Pressed her lips together.
Picked up the foam finger.
"Okay," she said, to no one.
Allie was still losing her mind beside her, already texting Dean even though Dean was on the ice, and Hannah got herself back into order — shoulders relaxed, expression neutral, the practiced architecture of someone who had her feelings appropriately filed and sorted.
She was fine.
She was completely fine.
She was going to go home and finish her reading and she was not going to think about the way Garrett's face looked when he scored, the way he'd looked up at the crowd like he was looking for someone — she was not going to think about that at all.
She stayed for the whole post-game.
This was Allie's fault.

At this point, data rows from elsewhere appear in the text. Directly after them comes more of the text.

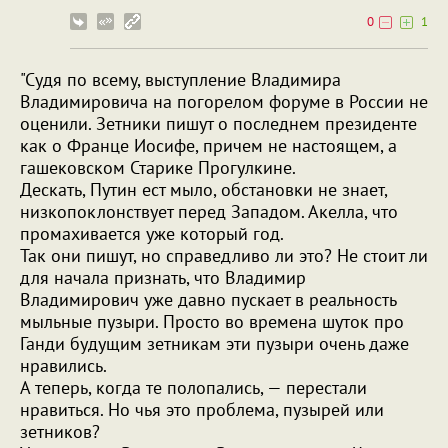
0
1
"Судя по всему, выступление Владимира
Владимировича на погорелом форуме в России не
оценили. Зетники пишут о последнем президенте
как о Франце Иосифе, причем не настоящем, а
гашековском Старике Прогулкине.
Дескать, Путин ест мыло, обстановки не знает,
низкопоклонствует перед Западом. Акелла, что
промахивается уже который год.
Так они пишут, но справедливо ли это? Не стоит ли
для начала признать, что Владимир
Владимирович уже давно пускает в реальность
мыльные пузыри. Просто во времена шуток про
Ганди будущим зетникам эти пузыри очень даже
нравились.
А теперь, когда те полопались, — перестали
нравиться. Но чья это проблема, пузырей или
зетников?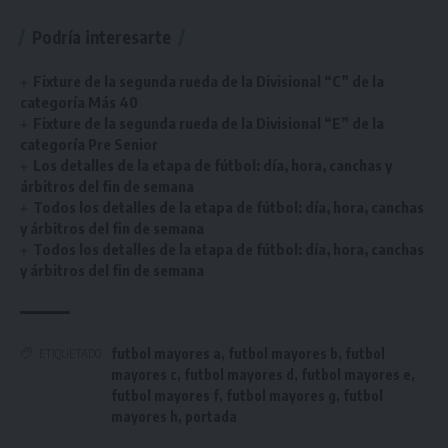
Podría interesarte
Fixture de la segunda rueda de la Divisional “C” de la
categoría Más 40
Fixture de la segunda rueda de la Divisional “E” de la
categoría Pre Senior
Los detalles de la etapa de fútbol: día, hora, canchas y
árbitros del fin de semana
Todos los detalles de la etapa de fútbol: día, hora, canchas
y árbitros del fin de semana
Todos los detalles de la etapa de fútbol: día, hora, canchas
y árbitros del fin de semana
futbol mayores a
,
futbol mayores b
,
futbol
ETIQUETADO
mayores c
,
futbol mayores d
,
futbol mayores e
,
futbol mayores f
,
futbol mayores g
,
futbol
mayores h
,
portada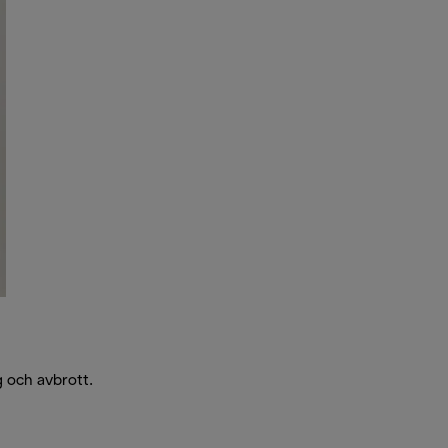
g och avbrott.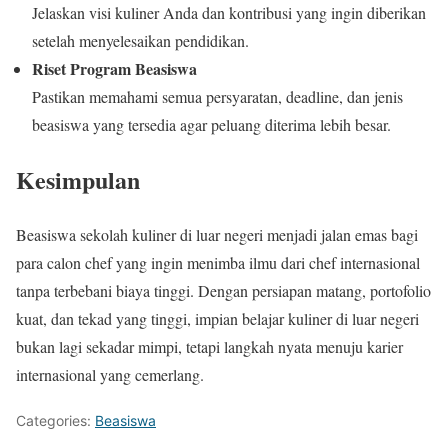
Jelaskan visi kuliner Anda dan kontribusi yang ingin diberikan
setelah menyelesaikan pendidikan.
Riset Program Beasiswa
Pastikan memahami semua persyaratan, deadline, dan jenis
beasiswa yang tersedia agar peluang diterima lebih besar.
Kesimpulan
Beasiswa sekolah kuliner di luar negeri menjadi jalan emas bagi
para calon chef yang ingin menimba ilmu dari chef internasional
tanpa terbebani biaya tinggi. Dengan persiapan matang, portofolio
kuat, dan tekad yang tinggi, impian belajar kuliner di luar negeri
bukan lagi sekadar mimpi, tetapi langkah nyata menuju karier
internasional yang cemerlang.
Categories:
Beasiswa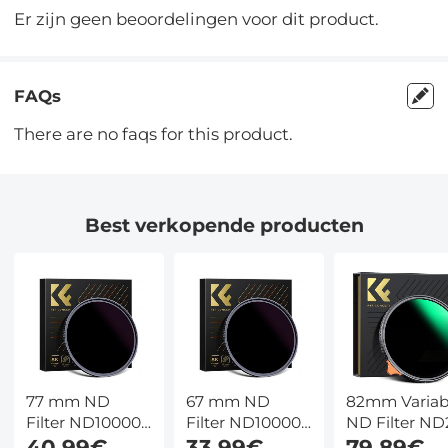
Er zijn geen beoordelingen voor dit product.
FAQs
There are no faqs for this product.
Best verkopende producten
77 mm ND
67 mm ND
82mm Variab
Filter ND100000
Filter ND100000
ND Filter ND
Zonnefilter 16.6
40,99€
Zonnefilter 16.6
33,99€
ND400 (1 - 9
79,89€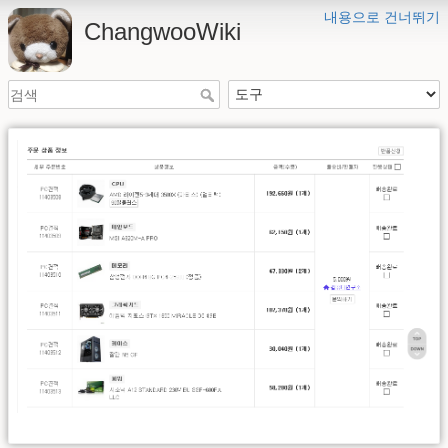
내용으로 건너뛰기
ChangwooWiki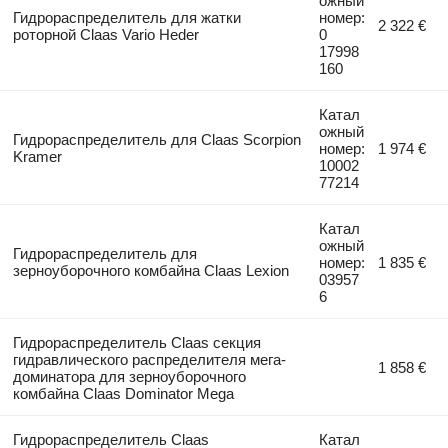
ожный
Гидрораспределитель для жатки
номер:
2 322 €
роторной Claas Vario Heder
0
17998
160
Катал
ожный
Гидрораспределитель для Claas Scorpion
номер:
1 974 €
Kramer
10002
77214
Катал
ожный
Гидрораспределитель для
номер:
1 835 €
зерноуборочного комбайна Claas Lexion
03957
6
Гидрораспределитель Claas секция
гидравлического распределителя мега-
1 858 €
доминатора для зерноуборочного
комбайна Claas Dominator Mega
Гидрораспределитель Claas
Катал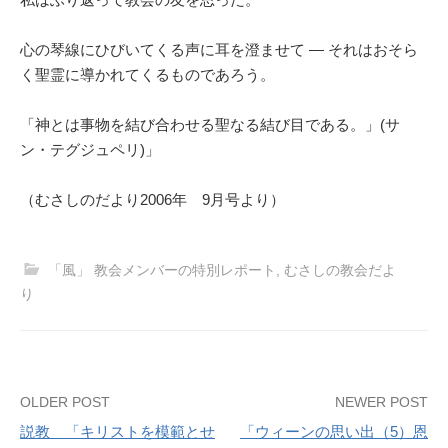
心の琴線にひびいてくる声に耳を澄ませて ― それはおそら
く聖霊に導かれてくるものであろう。
「神とは事物を結び合わせる聖なる結び目である。」(サ
ン・テグジュペリ)」
（むさしのだより2006年 9月号より）
「風」 教会メンバーの特別レポート
,
むさしの教会だよ
り
Post
OLDER POST
NEWER POST
説教 「キリストを模範とせ
「ウィーンの思い出（5）恩
navigation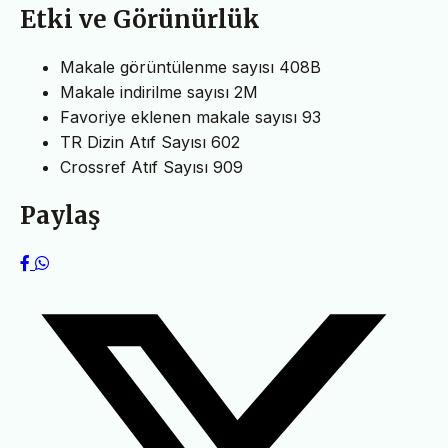
Etki ve Görünürlük
Makale görüntülenme sayısı
408B
Makale indirilme sayısı
2M
Favoriye eklenen makale sayısı
93
TR Dizin Atıf Sayısı
602
Crossref Atıf Sayısı
909
Paylaş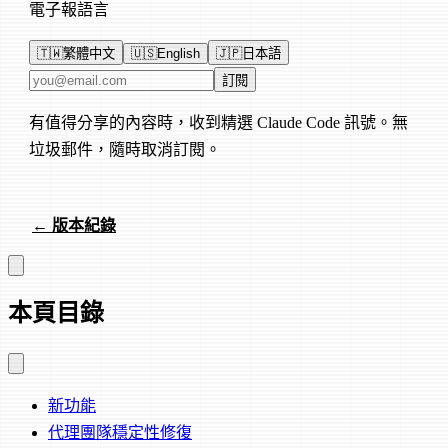
電子報語言
🇹🇼
繁體中文
🇺🇸
English
🇯🇵
日本語
電子郵件地址
訂閱
有值得分享的內容時，收到精選 Claude Code 訊號。無
垃圾郵件，隨時取消訂閱。
← 版本紀錄
本頁目錄
新功能
代理團隊穩定性修復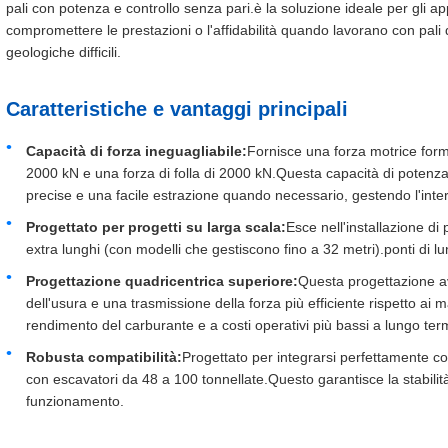
pali con potenza e controllo senza pari.è la soluzione ideale per gli a
compromettere le prestazioni o l'affidabilità quando lavorano con pali
geologiche difficili.
Caratteristiche e vantaggi principali
Capacità di forza ineguagliabile:
Fornisce una forza motrice formi
2000 kN e una forza di folla di 2000 kN.Questa capacità di potenza t
precise e una facile estrazione quando necessario, gestendo l'inte
Progettato per progetti su larga scala:
Esce nell'installazione di 
extra lunghi (con modelli che gestiscono fino a 32 metri).ponti di l
Progettazione quadricentrica superiore:
Questa progettazione av
dell'usura e una trasmissione della forza più efficiente rispetto ai 
rendimento del carburante e a costi operativi più bassi a lungo ter
Robusta compatibilità:
Progettato per integrarsi perfettamente co
con escavatori da 48 a 100 tonnellate.Questo garantisce la stabilit
funzionamento.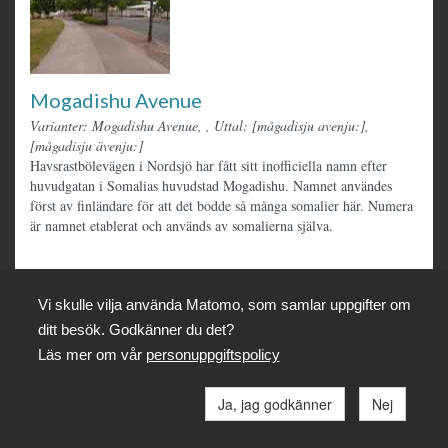
Mogadishu Avenue
Varianter: Mogadishu Avenue,
,
Uttal: [mågadisju avenju:],
[mågadisju ävenju:]
Havsrastbölevägen i Nordsjö har fått sitt inofficiella namn efter
huvudgatan i Somalias huvudstad Mogadishu. Namnet användes
först av finländare för att det bodde så många somalier här. Numera
är namnet etablerat och används av somalierna själva.
Vi skulle vilja använda Matomo, som samlar uppgifter om
ditt besök. Godkänner du det?
Läs mer om vår
personuppgiftspolicy
Ja, jag godkänner
Nej
Muncca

Allie wanted to wait for Dean, which was reasonable and expected, and Hannah had offered to go home — had actually said the words I'll just head back — and Allie had looked at her with those enormous eyes and said please just wait with me and Hannah had no defense against that either.
So she waited.
The corridor outside the locker rooms was loud and warm and smelled like arena and anticipation — other girls waiting for other players, a few guys in Briar gear, someone's little brother asleep across two chairs with his hat pulled over his face. Hannah stood against the wall with her arms crossed and her phone in her hand and told herself she was reading an article.
She was not reading the article.
She was watching the door.
It opened in bursts — players coming out in twos and threes, still buzzing, hair damp, that specific kind of loud that only happened after something good. Dean appeared and walked directly into Allie, who wrapped around him like she'd been waiting her whole life, which was genuinely one of the more nauseating things Hannah had ever witnessed and also, quietly, one of her favorite things.
Garrett was not with Dean.
Hannah looked back at her phone.
Three minutes passed. Maybe four. She read the same sentence of the article six times and retained nothing.
The door opened again.
She heard him before she saw him — the specific cadence of his voice, saying something to someone behind him, laughing at his own joke the way he always did, half a second before anyone else got there. And then he was in the doorway, still damp from the shower, his hair doing the thing it did when he hadn't bothered to dry it properly, wearing a henley that was doing him absolutely no favors in terms of Hannah's composure.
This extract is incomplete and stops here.